# Ear/Brain Connection Revision



## millionrainbows (Jun 23, 2012)

"The expression 'tonal' has itself been wrongly used, exclusively instead of inclusively. It can mean only this: everything that results from a series of tones, whether its cohesion is the result of a direct relationship to a single tonic or from links of *a more complex kind,* forms tonality...A piece of music will always have to be tonal at least insofar as, from one tone to the next, there is bound to be a relationship by which all the tones, successive or simultaneous, produce a progression that can be recognized as such." 
-Arnold Schoenberg, from Malcolm MacDonald's book, p. 128

One can easily deduce from this, as Allen Shawn already did in his book, that Schoenberg heard everything "tonally," and we all do as well: that's the way the ear hears harmonic intervals in relation to a fundamental (not necessarily a *root*).

The ear/brain has a natural tendency to hear interval relations in terms of their relation to a fundamental tone (not "root"), so your acuity (or lack) at perceiving more abstruse harmonic meanings (meanings which shift constantly) is similar to the ability of "experts" who have learned (and have inherent propensities) to perceive other types of perceptual meanings, like seeing visual meaning in abstract art, the ability to draw, to dance, throw a football, a master chef's sense of smell/taste, and other areas.
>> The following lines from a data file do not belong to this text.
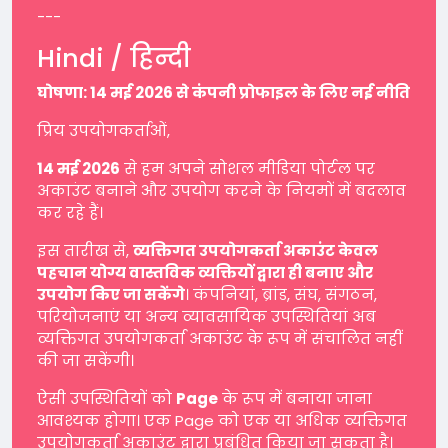
---
Hindi / हिन्दी
घोषणा: 14 मई 2026 से कंपनी प्रोफाइल के लिए नई नीति
प्रिय उपयोगकर्ताओं,
14 मई 2026
से हम अपने सोशल मीडिया पोर्टल पर
अकाउंट बनाने और उपयोग करने के नियमों में बदलाव
कर रहे हैं।
इस तारीख से,
व्यक्तिगत उपयोगकर्ता अकाउंट केवल
पहचान योग्य वास्तविक व्यक्तियों द्वारा ही बनाए और
उपयोग किए जा सकेंगे
। कंपनियां, ब्रांड, संघ, संगठन,
परियोजनाएं या अन्य व्यावसायिक उपस्थितियां अब
व्यक्तिगत उपयोगकर्ता अकाउंट के रूप में संचालित नहीं
की जा सकेंगी।
ऐसी उपस्थितियों को
Page
के रूप में बनाया जाना
आवश्यक होगा। एक Page को एक या अधिक व्यक्तिगत
उपयोगकर्ता अकाउंट द्वारा प्रबंधित किया जा सकता है।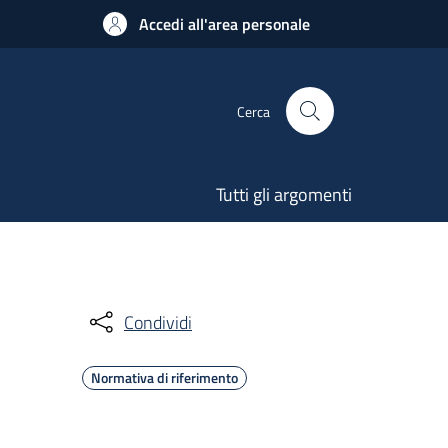
Accedi all'area personale
Cerca
Tutti gli argomenti
Condividi
Normativa di riferimento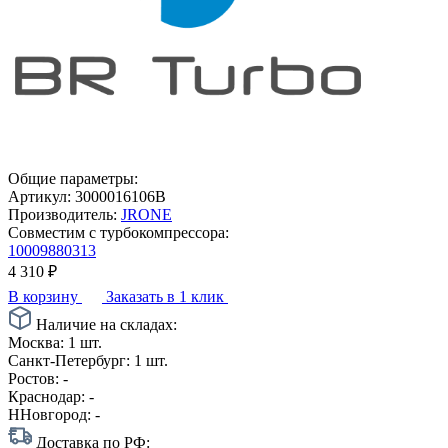
Общие параметры:
Артикул:
3000016106B
Производитель:
JRONE
Совместим с турбокомпрессора:
10009880313
4 310
₽
В корзину
Заказать в 1 клик
Наличие на складах:
Москва:
1 шт.
Санкт-Петербург:
1 шт.
Ростов:
-
Краснодар:
-
ННовгород:
-
Доставка по РФ: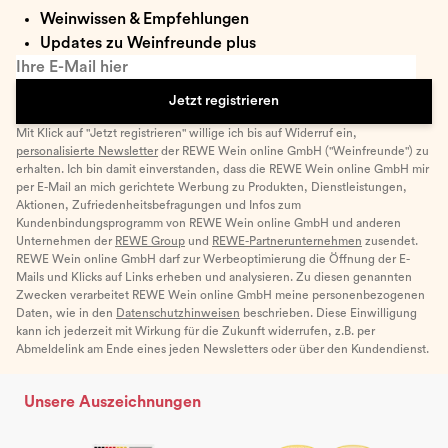
Weinwissen & Empfehlungen
Updates zu Weinfreunde plus
Ihre E-Mail hier
Jetzt registrieren
Mit Klick auf "Jetzt registrieren" willige ich bis auf Widerruf ein,
personalisierte Newsletter
der REWE Wein online GmbH ("Weinfreunde") zu
erhalten. Ich bin damit einverstanden, dass die REWE Wein online GmbH mir
per E-Mail an mich gerichtete Werbung zu Produkten, Dienstleistungen,
Aktionen, Zufriedenheitsbefragungen und Infos zum
Kundenbindungsprogramm von REWE Wein online GmbH und anderen
Unternehmen der
REWE Group
und
REWE-Partnerunternehmen
zusendet.
REWE Wein online GmbH darf zur Werbeoptimierung die Öffnung der E-
Mails und Klicks auf Links erheben und analysieren. Zu diesen genannten
Zwecken verarbeitet REWE Wein online GmbH meine personenbezogenen
Daten, wie in den
Datenschutzhinweisen
beschrieben. Diese Einwilligung
kann ich jederzeit mit Wirkung für die Zukunft widerrufen, z.B. per
Abmeldelink am Ende eines jeden Newsletters oder über den Kundendienst.
Unsere Auszeichnungen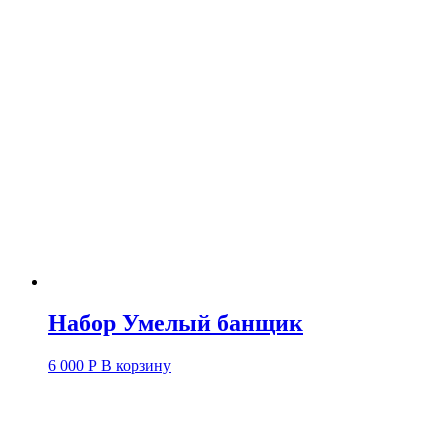
Набор Умелый банщик
6 000
Р
В корзину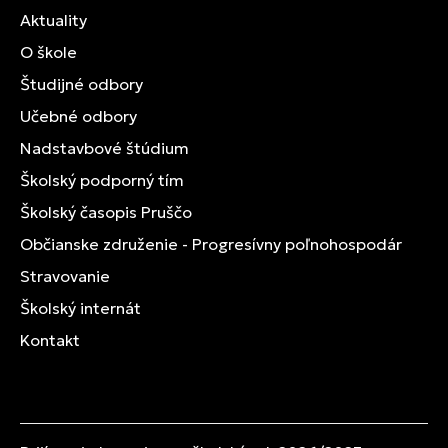
Aktuality
O škole
Študijné odbory
Učebné odbory
Nadstavbové štúdium
Školský podporný tím
Školský časopis Pruščo
Občianske združenie - Progresívny poľnohospodár
Stravovanie
Školský internát
Kontakt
What I'm saying is that you either hear it, or you don't. The people who can hear meaning in abstruse music are the ones who like it, and have a natural visceral propensity; the ones who say that they "reject" it are more often than not unable to hear it, based mainly on an inherently lower visceral propensity. These people are "crippled" from the start.
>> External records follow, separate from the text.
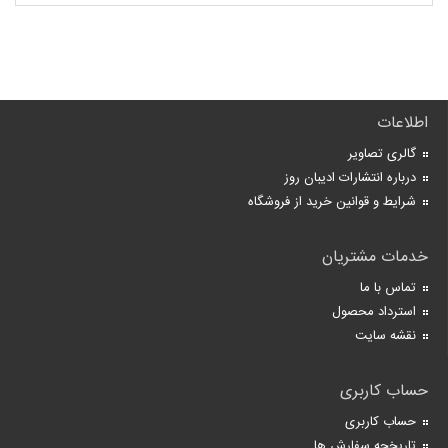
اطلاعات
گالری تصاویر
درباره انتشارات ادیبان روز
شرایط و قوانین خرید از فروشگاه
خدمات مشتریان
تماس با ما
استرداد محصول
نقشه سایت
حساب کاربری
حساب کاربری
تاریخچه سفارش ها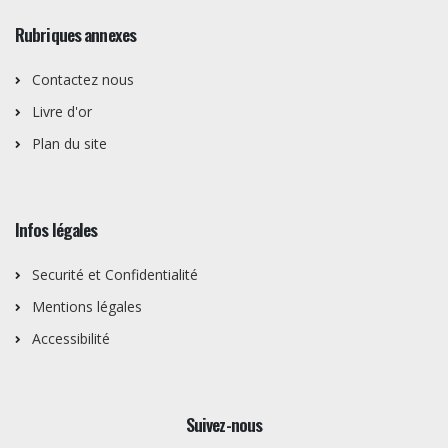
Rubriques annexes
Contactez nous
Livre d'or
Plan du site
Infos légales
Securité et Confidentialité
Mentions légales
Accessibilité
Suivez-nous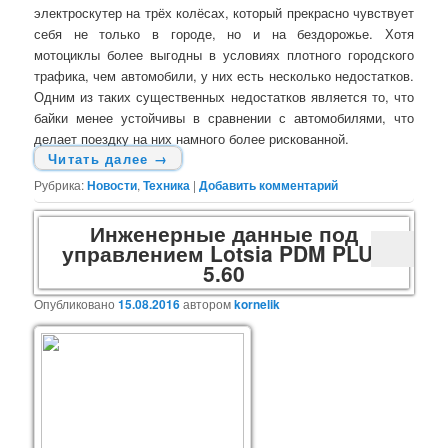
электроскутер на трёх колёсах, который прекрасно чувствует
себя не только в городе, но и на бездорожье. Хотя
мотоциклы более выгодны в условиях плотного городского
трафика, чем автомобили, у них есть несколько недостатков.
Одним из таких существенных недостатков является то, что
байки менее устойчивы в сравнении с автомобилями, что
делает поездку на них намного более рискованной.
Читать далее
→
Рубрика:
Новости
,
Техника
|
Добавить комментарий
Инженерные данные под
управлением Lotsia PDM PLUS
5.60
Опубликовано
15.08.2016
автором
kornelik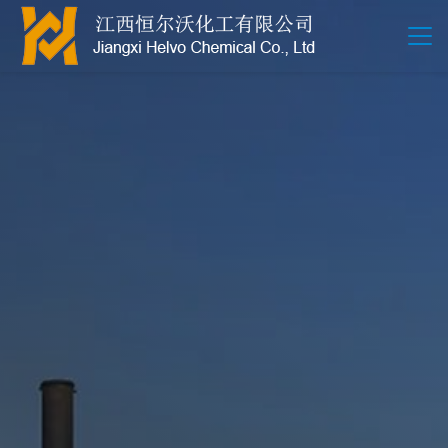
江西恒尔沃-鲍尔环-活性氧化铝-拉西环-波纹规整散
If a person has demonstrated that they do have a good ear/brain connection (by playing an instrument, singing, etc) and they still can't penetrate more abstruse music, then this is more likely to be from willful choice, due to unfamiliarity or refusal to explore, not an inherent inability. This type of "refusal" is much more credible than the run-of-the mill criticisms of those listeners who are inherently unable to hear and understand, from both a vicseral and cognitive standpoint.

What I'm saying is that "your ear" (visceral) is the stimulus that "draws you in" to more difficult music. This is a very natural ability, and some folks have it, while others don't. This translates (after the fact) into "preference."

This preference is not "debatable" or even definable on a credible level by those who are unable to hear it on a visceral level, because this boils down to degrees of inherent ability, not will. It's like some people don't enjoy dancing because they can't do it well (comparatively).


----------